The answer should be an exact copy of the lines from the one with "Show me where 'left lung lower lobe' is." through the end of the listing below, with no other lines.

╔══

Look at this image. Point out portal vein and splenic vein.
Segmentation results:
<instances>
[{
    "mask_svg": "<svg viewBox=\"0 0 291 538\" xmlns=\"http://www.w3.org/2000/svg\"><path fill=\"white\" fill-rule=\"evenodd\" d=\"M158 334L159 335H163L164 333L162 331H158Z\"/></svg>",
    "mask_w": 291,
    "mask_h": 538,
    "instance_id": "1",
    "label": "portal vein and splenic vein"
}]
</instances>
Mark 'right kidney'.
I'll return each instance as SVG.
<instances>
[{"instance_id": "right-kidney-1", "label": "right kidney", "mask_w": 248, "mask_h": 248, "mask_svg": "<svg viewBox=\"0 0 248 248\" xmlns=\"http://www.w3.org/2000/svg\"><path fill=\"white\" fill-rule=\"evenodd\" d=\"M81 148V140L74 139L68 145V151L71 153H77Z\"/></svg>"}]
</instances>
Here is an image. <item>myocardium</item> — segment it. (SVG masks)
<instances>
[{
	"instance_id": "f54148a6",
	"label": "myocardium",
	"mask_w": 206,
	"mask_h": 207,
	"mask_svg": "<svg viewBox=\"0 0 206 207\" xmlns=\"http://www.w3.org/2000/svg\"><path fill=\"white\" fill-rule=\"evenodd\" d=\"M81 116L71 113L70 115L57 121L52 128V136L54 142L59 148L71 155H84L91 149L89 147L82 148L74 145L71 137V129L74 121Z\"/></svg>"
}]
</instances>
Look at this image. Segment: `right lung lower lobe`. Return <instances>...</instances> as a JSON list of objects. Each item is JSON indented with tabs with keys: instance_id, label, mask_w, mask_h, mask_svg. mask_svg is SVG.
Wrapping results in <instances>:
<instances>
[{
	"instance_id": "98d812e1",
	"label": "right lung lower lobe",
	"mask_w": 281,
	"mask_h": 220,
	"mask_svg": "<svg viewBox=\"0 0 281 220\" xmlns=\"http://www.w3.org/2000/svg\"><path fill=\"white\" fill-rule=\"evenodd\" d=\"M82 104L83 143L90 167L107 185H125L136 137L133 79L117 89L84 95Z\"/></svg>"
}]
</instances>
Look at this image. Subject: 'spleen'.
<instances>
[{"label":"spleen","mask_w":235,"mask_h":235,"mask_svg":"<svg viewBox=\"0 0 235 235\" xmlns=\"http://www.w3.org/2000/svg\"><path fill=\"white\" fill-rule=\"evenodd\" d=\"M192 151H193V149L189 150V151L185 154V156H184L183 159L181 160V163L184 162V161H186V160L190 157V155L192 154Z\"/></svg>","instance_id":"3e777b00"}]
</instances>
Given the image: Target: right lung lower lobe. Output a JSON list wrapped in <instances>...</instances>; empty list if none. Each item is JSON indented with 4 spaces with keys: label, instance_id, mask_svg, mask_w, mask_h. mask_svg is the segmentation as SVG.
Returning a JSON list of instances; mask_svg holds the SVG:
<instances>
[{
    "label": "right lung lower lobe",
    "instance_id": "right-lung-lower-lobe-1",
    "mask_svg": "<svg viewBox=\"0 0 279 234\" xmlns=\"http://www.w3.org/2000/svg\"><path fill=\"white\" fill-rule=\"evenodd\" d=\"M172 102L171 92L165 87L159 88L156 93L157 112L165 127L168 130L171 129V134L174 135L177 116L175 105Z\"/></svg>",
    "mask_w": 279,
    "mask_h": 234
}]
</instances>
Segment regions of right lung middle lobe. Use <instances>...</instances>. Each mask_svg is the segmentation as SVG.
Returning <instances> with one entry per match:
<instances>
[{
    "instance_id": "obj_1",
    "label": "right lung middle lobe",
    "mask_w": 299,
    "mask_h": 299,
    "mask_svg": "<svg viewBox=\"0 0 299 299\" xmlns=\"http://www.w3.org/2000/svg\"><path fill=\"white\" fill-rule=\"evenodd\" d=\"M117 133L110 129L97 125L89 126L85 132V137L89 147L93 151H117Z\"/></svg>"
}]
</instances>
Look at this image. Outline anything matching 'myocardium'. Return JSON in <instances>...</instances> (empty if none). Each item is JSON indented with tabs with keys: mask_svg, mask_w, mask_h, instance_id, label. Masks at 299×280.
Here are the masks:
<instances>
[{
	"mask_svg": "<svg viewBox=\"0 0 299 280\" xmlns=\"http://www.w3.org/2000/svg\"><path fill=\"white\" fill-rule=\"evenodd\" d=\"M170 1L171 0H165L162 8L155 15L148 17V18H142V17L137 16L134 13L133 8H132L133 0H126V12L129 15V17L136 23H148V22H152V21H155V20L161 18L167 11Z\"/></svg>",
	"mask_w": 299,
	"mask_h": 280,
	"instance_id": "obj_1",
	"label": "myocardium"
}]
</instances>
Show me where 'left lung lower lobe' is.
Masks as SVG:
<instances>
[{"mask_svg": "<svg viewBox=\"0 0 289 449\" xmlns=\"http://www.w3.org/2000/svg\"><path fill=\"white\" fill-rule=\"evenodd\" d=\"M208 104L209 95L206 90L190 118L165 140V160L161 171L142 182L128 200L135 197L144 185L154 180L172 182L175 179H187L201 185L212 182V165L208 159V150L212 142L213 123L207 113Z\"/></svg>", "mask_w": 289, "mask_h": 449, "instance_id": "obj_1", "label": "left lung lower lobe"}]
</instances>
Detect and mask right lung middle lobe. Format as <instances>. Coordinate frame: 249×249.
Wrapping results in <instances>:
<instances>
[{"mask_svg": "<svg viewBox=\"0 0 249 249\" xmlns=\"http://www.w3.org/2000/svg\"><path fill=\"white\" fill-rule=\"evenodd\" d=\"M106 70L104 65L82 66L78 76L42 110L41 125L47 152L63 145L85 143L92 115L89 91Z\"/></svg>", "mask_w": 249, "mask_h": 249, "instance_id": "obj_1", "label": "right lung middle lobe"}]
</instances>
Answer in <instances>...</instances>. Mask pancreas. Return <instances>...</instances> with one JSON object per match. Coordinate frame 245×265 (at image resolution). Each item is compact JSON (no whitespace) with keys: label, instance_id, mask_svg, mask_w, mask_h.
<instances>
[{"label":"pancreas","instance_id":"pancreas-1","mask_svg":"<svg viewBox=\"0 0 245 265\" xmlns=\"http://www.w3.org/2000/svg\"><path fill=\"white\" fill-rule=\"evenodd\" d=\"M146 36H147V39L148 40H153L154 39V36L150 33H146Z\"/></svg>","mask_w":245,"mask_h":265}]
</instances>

╚══

* Exercise solution:
Show me where 'left lung lower lobe' is.
Masks as SVG:
<instances>
[{"mask_svg": "<svg viewBox=\"0 0 289 449\" xmlns=\"http://www.w3.org/2000/svg\"><path fill=\"white\" fill-rule=\"evenodd\" d=\"M208 104L209 95L206 90L190 118L165 140V160L161 171L142 182L128 200L135 197L144 185L154 180L172 182L175 179H187L201 185L212 182V165L208 159V150L212 142L213 123L207 113Z\"/></svg>", "mask_w": 289, "mask_h": 449, "instance_id": "obj_1", "label": "left lung lower lobe"}]
</instances>
Detect and mask right lung middle lobe. Format as <instances>. Coordinate frame: 249×249.
Wrapping results in <instances>:
<instances>
[{"mask_svg": "<svg viewBox=\"0 0 249 249\" xmlns=\"http://www.w3.org/2000/svg\"><path fill=\"white\" fill-rule=\"evenodd\" d=\"M106 70L104 65L82 66L78 76L42 110L41 125L47 152L63 145L85 143L92 115L89 91Z\"/></svg>", "mask_w": 249, "mask_h": 249, "instance_id": "obj_1", "label": "right lung middle lobe"}]
</instances>
Answer in <instances>...</instances>. Mask pancreas. Return <instances>...</instances> with one JSON object per match. Coordinate frame 245×265 (at image resolution). Each item is compact JSON (no whitespace) with keys: label, instance_id, mask_svg, mask_w, mask_h.
<instances>
[{"label":"pancreas","instance_id":"pancreas-1","mask_svg":"<svg viewBox=\"0 0 245 265\" xmlns=\"http://www.w3.org/2000/svg\"><path fill=\"white\" fill-rule=\"evenodd\" d=\"M146 36H147V39L148 40H153L154 39V36L150 33H146Z\"/></svg>","mask_w":245,"mask_h":265}]
</instances>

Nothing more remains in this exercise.